Tout le monde sera d’accord si je dis que l’avènement du web a changé radicalement la perception que les gens ont de l‘accès à l’information. Plus qu’une source inépuisable de savoirs, Internet est devenu un membre à part entière du foyer (en 2010, 70% de français sont équipés d’un poste connecté chez eux). Qu’on se le dise, le temps des allez-retours chez nos amis pour envoyer un mail est bel et bien une époque révolue.

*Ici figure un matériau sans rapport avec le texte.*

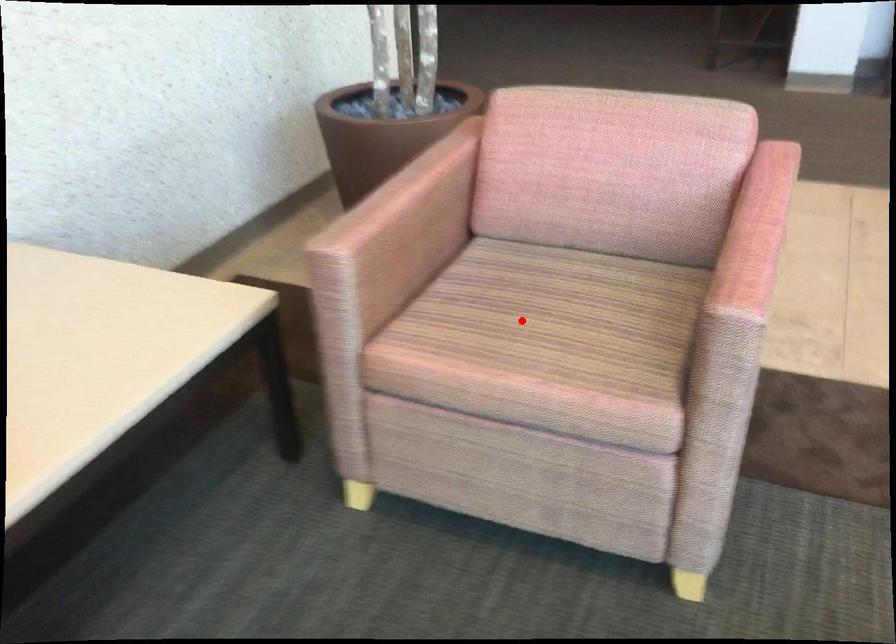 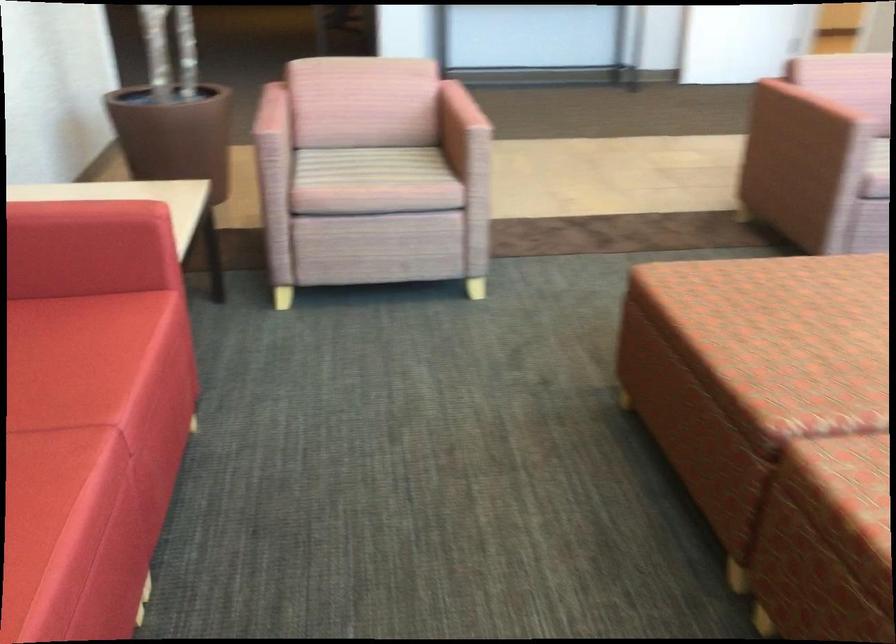 Question: I am providing you with two images of the same scene from different viewpoints. In image1, a red point is highlighted. Considering the same 3D point in image2, which of the following is correct?

Choices:
 (A) It is closer
 (B) It is farther

Answer: (B) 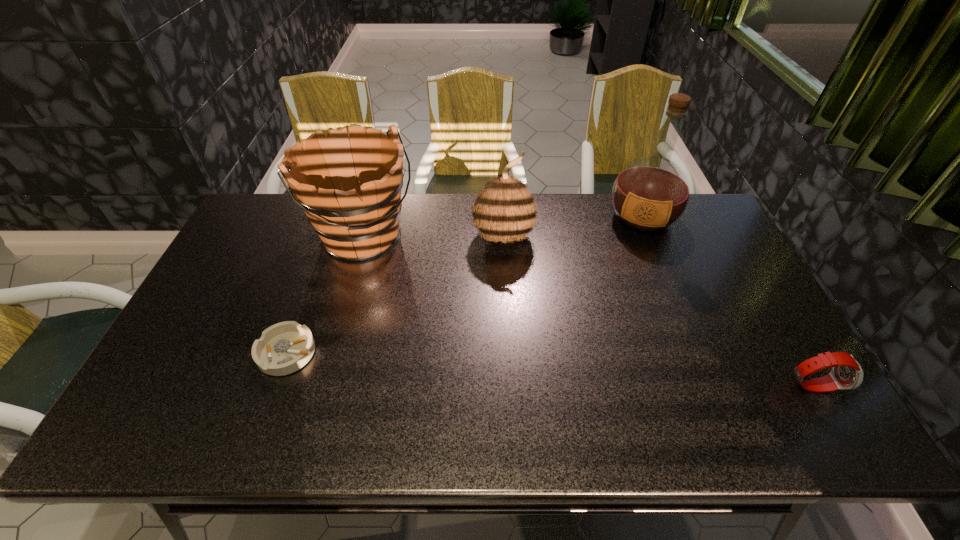 This screenshot has width=960, height=540. Identify the location of the shortest object. (285, 347).

The image size is (960, 540). I want to click on the rightmost object, so click(x=846, y=373).

The width and height of the screenshot is (960, 540). Find the location of `watch`. watch is located at coordinates (846, 373).

Identify the location of coconut. (504, 210).

You are a GUI agent. You are given a task and a screenshot of the screen. Output one action in this format:
    pyautogui.click(x=<x>, y=<y>)
    Task: Click on the liquor
    
    Given the screenshot: What is the action you would take?
    pyautogui.click(x=650, y=194)

Locate an element on the screen. The height and width of the screenshot is (540, 960). the fourth object from left to right is located at coordinates (650, 194).

Identify the location of wine bucket. (349, 187).

Image resolution: width=960 pixels, height=540 pixels. Find the location of `vacant position located on the front of the ashtray`. vacant position located on the front of the ashtray is located at coordinates (271, 400).

Locate an element on the screen. vacant point located on the surface of the third object from left to right is located at coordinates (537, 285).

Locate an element on the screen. This screenshot has width=960, height=540. vacant space located 0.160m on the surface of the third object from left to right is located at coordinates (541, 292). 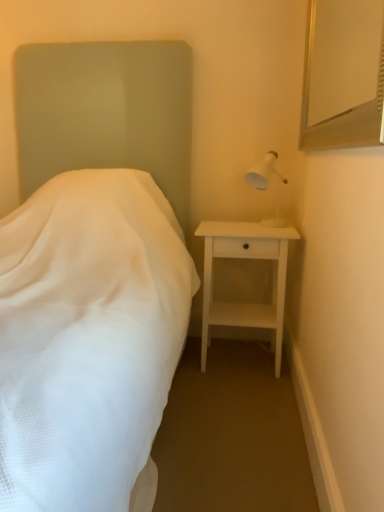 This screenshot has width=384, height=512. Describe the element at coordinates (264, 172) in the screenshot. I see `white plastic lamp at upper right` at that location.

I want to click on white fabric bed at left, so click(88, 340).

Find the location of a particular element. Image resolution: width=384 pixels, height=512 pixels. silver metallic mirror at upper right is located at coordinates (343, 75).

Which object is further away from the camera taking this photo, silver metallic mirror at upper right or white matte nightstand at right?

Positioned behind is white matte nightstand at right.

Is silver metallic mirror at upper right inside the boundaries of white matte nightstand at right, or outside?

silver metallic mirror at upper right is spatially situated outside white matte nightstand at right.

From the image's perspective, is silver metallic mirror at upper right above or below white matte nightstand at right?

silver metallic mirror at upper right is situated higher than white matte nightstand at right in the image.

Is silver metallic mirror at upper right smaller than white matte nightstand at right?

Correct, silver metallic mirror at upper right occupies less space than white matte nightstand at right.

Looking at the image, does silver metallic mirror at upper right seem bigger or smaller compared to white fabric bed at left?

Considering their sizes, silver metallic mirror at upper right takes up less space than white fabric bed at left.

Considering the sizes of objects silver metallic mirror at upper right and white fabric bed at left in the image provided, who is shorter, silver metallic mirror at upper right or white fabric bed at left?

silver metallic mirror at upper right.

Is silver metallic mirror at upper right next to white fabric bed at left and touching it?

They are not placed beside each other.

Is silver metallic mirror at upper right inside the boundaries of white fabric bed at left, or outside?

silver metallic mirror at upper right lies outside white fabric bed at left.

Who is smaller, white plastic lamp at upper right or white fabric bed at left?

With smaller size is white plastic lamp at upper right.

Looking at this image, could you tell me if white plastic lamp at upper right is turned towards white fabric bed at left?

No, white plastic lamp at upper right is not turned towards white fabric bed at left.

Can you see white plastic lamp at upper right touching white fabric bed at left?

No, white plastic lamp at upper right is not with white fabric bed at left.

Is white fabric bed at left located within white plastic lamp at upper right?

No, white fabric bed at left is not a part of white plastic lamp at upper right.

Consider the image. Which of these two, white matte nightstand at right or white plastic lamp at upper right, is wider?

white matte nightstand at right.

Can white plastic lamp at upper right be found inside white matte nightstand at right?

No, white matte nightstand at right does not contain white plastic lamp at upper right.

Between white matte nightstand at right and white plastic lamp at upper right, which one has less height?

With less height is white plastic lamp at upper right.

From the image's perspective, which object appears higher, white plastic lamp at upper right or silver metallic mirror at upper right?

From the image's view, silver metallic mirror at upper right is above.

Locate an element on the screen. This screenshot has width=384, height=512. bedside lamp that is under the silver metallic mirror at upper right (from a real-world perspective) is located at coordinates (264, 172).

Which is in front, point (260, 176) or point (324, 48)?

Point (324, 48)

Is silver metallic mirror at upper right surrounded by white plastic lamp at upper right?

No.

Is white fabric bed at left aimed at white matte nightstand at right?

No.

Based on the photo, from a real-world perspective, is white fabric bed at left located higher than white matte nightstand at right?

Yes, from a real-world perspective, white fabric bed at left is on top of white matte nightstand at right.

From the image's perspective, is white fabric bed at left below white matte nightstand at right?

No.

In the scene shown: Considering the sizes of white fabric bed at left and white matte nightstand at right in the image, is white fabric bed at left taller or shorter than white matte nightstand at right?

Considering their sizes, white fabric bed at left has more height than white matte nightstand at right.

Which is more to the left, white matte nightstand at right or white fabric bed at left?

Positioned to the left is white fabric bed at left.

Considering the points (280, 300) and (116, 185), which point is behind, point (280, 300) or point (116, 185)?

Positioned behind is point (280, 300).

Measure the distance between white matte nightstand at right and white fabric bed at left.

A distance of 55.28 centimeters exists between white matte nightstand at right and white fabric bed at left.

At what (x,y) coordinates should I click in order to perform the action: click on nightstand below the silver metallic mirror at upper right (from a real-world perspective). Please return your answer as a coordinate pair (x, y). This screenshot has width=384, height=512. Looking at the image, I should click on (245, 258).

Identify the location of bed on the left of silver metallic mirror at upper right. (88, 340).

Based on their spatial positions, is white plastic lamp at upper right or white matte nightstand at right closer to white fabric bed at left?

Among the two, white matte nightstand at right is located nearer to white fabric bed at left.

Considering their positions, is white plastic lamp at upper right positioned further to silver metallic mirror at upper right than white fabric bed at left?

white fabric bed at left lies further to silver metallic mirror at upper right than the other object.

Which object lies nearer to the anchor point white fabric bed at left, silver metallic mirror at upper right or white matte nightstand at right?

white matte nightstand at right.

Based on their spatial positions, is silver metallic mirror at upper right or white plastic lamp at upper right further from white fabric bed at left?

silver metallic mirror at upper right is positioned further to the anchor white fabric bed at left.

Looking at the image, which one is located further to silver metallic mirror at upper right, white matte nightstand at right or white plastic lamp at upper right?

white matte nightstand at right lies further to silver metallic mirror at upper right than the other object.

Estimate the real-world distances between objects in this image. Which object is closer to silver metallic mirror at upper right, white matte nightstand at right or white fabric bed at left?

The object closer to silver metallic mirror at upper right is white matte nightstand at right.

Devant un tel engouement, le web s’est vite adapté à cette audience exponentielle en lui procurant des outils simples et complets pour faciliter son accès aux informations et à leur partage.  Des premiers skyblogs (et oui cela ne nous rajeunit pas) aux Facebook et Twitter que nous connaissons aujourd’hui, le client est plus que jamais Roi. Sans cesse, il dispose de nouvelles scènes toujours plus instinctives à prendre en main et suffisamment puissantes pour faire raisonner son discours. Ce n’est pas l’ascension fulgurante du nombre de séniors sur le web qui me contredira.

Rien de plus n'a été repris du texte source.